One may compare interest to a tonic. How often does one see a little group, who for the time being are not interesting to one another, sit sleepy, tired, bored, yawning, restless. Then a new person enters, a person of importance or of interest. The fatigue disappears like magic, and all are bright, energetic, sparkling. The basis of club life is the monotony of the home; man uses the saloon, the clubroom, the pool room, the street corner, the lodge meeting, as an escape from the unstimulating atmosphere of wife and family,—the hearth.

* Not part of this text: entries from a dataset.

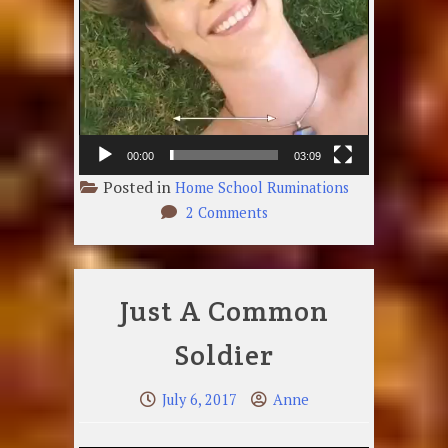
00:00
03:09
Posted in
Home School Ruminations
on
2 Comments
Smiling
Face
Just A Common
Soldier
July 6, 2017
Anne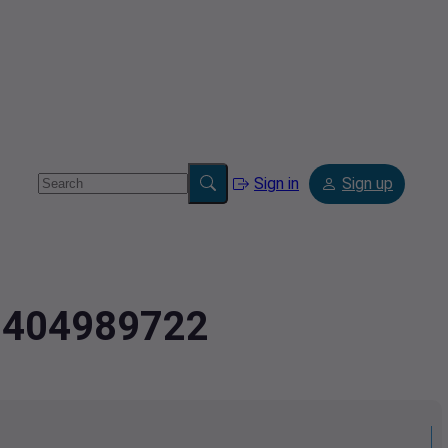
Sign in
Sign up
.3404989722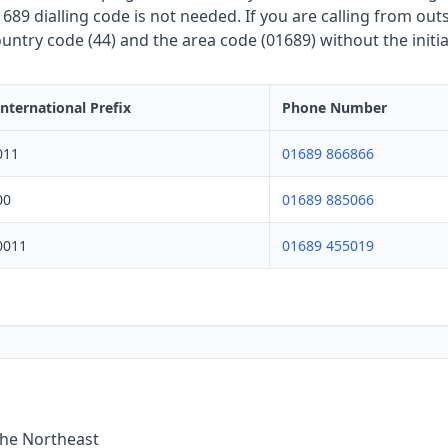
689 dialling code is not needed. If you are calling from out
untry code (44) and the area code (01689) without the initia
International Prefix
Phone Number
011
01689 866866
00
01689 885066
0011
01689 455019
the Northeast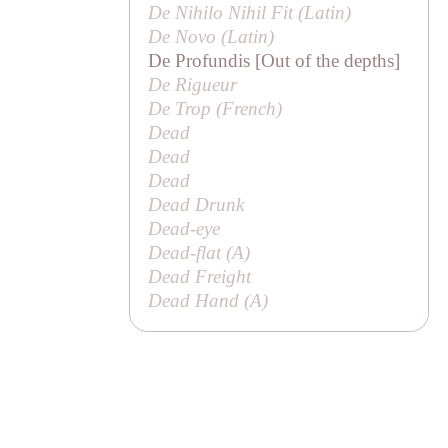
De Nihilo Nihil Fit (Latin)
De Novo (Latin)
De Profundis [Out of the depths]
De Rigueur
De Trop (French)
Dead
Dead
Dead
Dead Drunk
Dead-eye
Dead-flat (
A
)
Dead Freight
Dead Hand (
A
)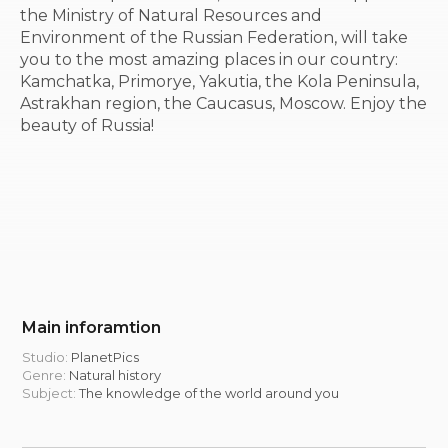
the Ministry of Natural Resources and
Environment of the Russian Federation, will take
you to the most amazing places in our country:
Kamchatka, Primorye, Yakutia, the Kola Peninsula,
Astrakhan region, the Caucasus, Moscow. Enjoy the
beauty of Russia!
Main inforamtion
Studio:
PlanetPics
Genre:
Natural history
Subject:
The knowledge of the world around you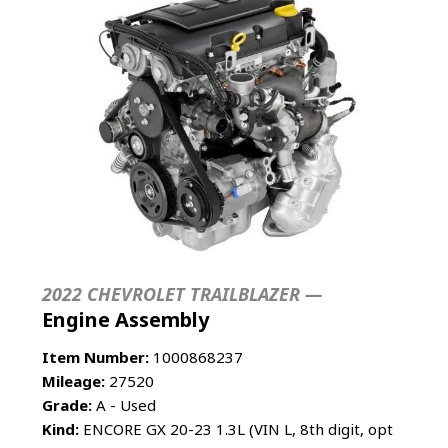
2022 CHEVROLET TRAILBLAZER —
Engine Assembly
Item Number:
1000868237
Mileage:
27520
Grade:
A - Used
Kind:
ENCORE GX 20-23 1.3L (VIN L, 8th digit, opt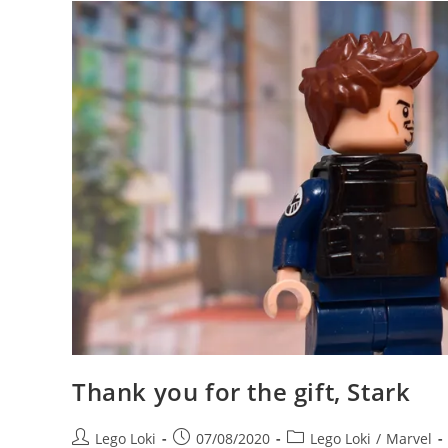
Location
For
New
Asgard
In
Avengers
Endgame
Thank you for the gift, Stark
Post
Post
Post
Lego Loki
07/08/2020
Lego Loki
/
Marvel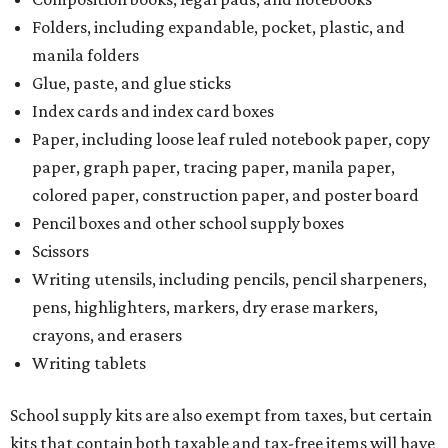
Folders, including expandable, pocket, plastic, and
manila folders
Glue, paste, and glue sticks
Index cards and index card boxes
Paper, including loose leaf ruled notebook paper, copy
paper, graph paper, tracing paper, manila paper,
colored paper, construction paper, and poster board
Pencil boxes and other school supply boxes
Scissors
Writing utensils, including pencils, pencil sharpeners,
pens, highlighters, markers, dry erase markers,
crayons, and erasers
Writing tablets
School supply kits are also exempt from taxes, but certain
kits that contain both taxable and tax-free items will have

But for the housewife there is usually no escape, though she needs it more than her husband does.
Furthermore the non-domestic type, the woman with especial ability, the woman who has been courted, petted, and sought for before marriage is the one who reacts most to the monotony of the home. There are plenty of women who consider the home a refuge from a world they find more strenuous, more fatiguing than they can stand, or who find in housework a consecration to their ordained duty. Which type is the better woman depends upon the point of view, but it is safe to say that feminism and the industrial world are making it harder and harder for an increasing number of women to settle down to home-keeping.

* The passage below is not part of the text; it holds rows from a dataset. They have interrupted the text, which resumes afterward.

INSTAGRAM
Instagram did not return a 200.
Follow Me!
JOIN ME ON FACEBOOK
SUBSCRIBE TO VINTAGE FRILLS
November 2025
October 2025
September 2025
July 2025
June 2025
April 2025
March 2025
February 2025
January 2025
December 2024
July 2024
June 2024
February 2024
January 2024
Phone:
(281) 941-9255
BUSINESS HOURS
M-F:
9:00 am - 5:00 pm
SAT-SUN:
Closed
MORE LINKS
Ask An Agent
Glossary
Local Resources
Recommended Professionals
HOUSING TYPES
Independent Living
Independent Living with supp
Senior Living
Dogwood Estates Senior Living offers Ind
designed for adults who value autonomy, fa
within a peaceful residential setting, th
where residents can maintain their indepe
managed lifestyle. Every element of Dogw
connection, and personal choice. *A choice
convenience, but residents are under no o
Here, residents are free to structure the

The housewife is par excellence a sedentary creature. She goes to work when she gets up in the morning, within doors. She goes to bed at night, very frequently without having stirred from the home. A great many women, especially those who have no help and have children, find it next to impossible to get out of doors except for such incidental matters as hanging out the clothes or going to the grocery.
It is true that some women so situated get out each day. But they are possessed either of greater energy or skill or else own a less urgent conscience. At least for many women it gets to be a habit to stay in. If there is a moment of leisure, a chair or a couch, and a book or paper, seem the logical way of resting up.